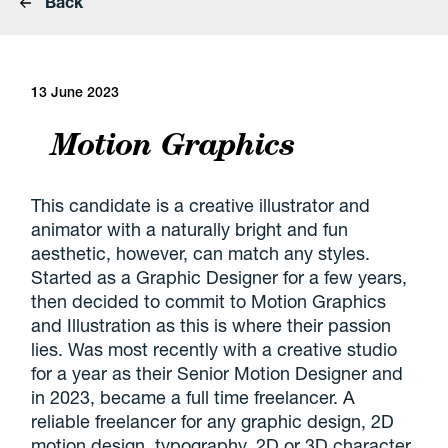
Back
13 June 2023
Motion Graphics
This candidate is a creative illustrator and
animator with a naturally bright and fun
aesthetic, however, can match any styles.
Started as a Graphic Designer for a few years,
then decided to commit to Motion Graphics
and Illustration as this is where their passion
lies. Was most recently with a creative studio
for a year as their Senior Motion Designer and
in 2023, became a full time freelancer. A
reliable freelancer for any graphic design, 2D
motion design, typography, 2D or 3D character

» **TASK TO CARRY OUT**:
Each line in the data that holds the string "creative" must be returned.

» **ANSWER TO THE EXERCISE**:
This candidate is a creative illustrator and
lies. Was most recently with a creative studio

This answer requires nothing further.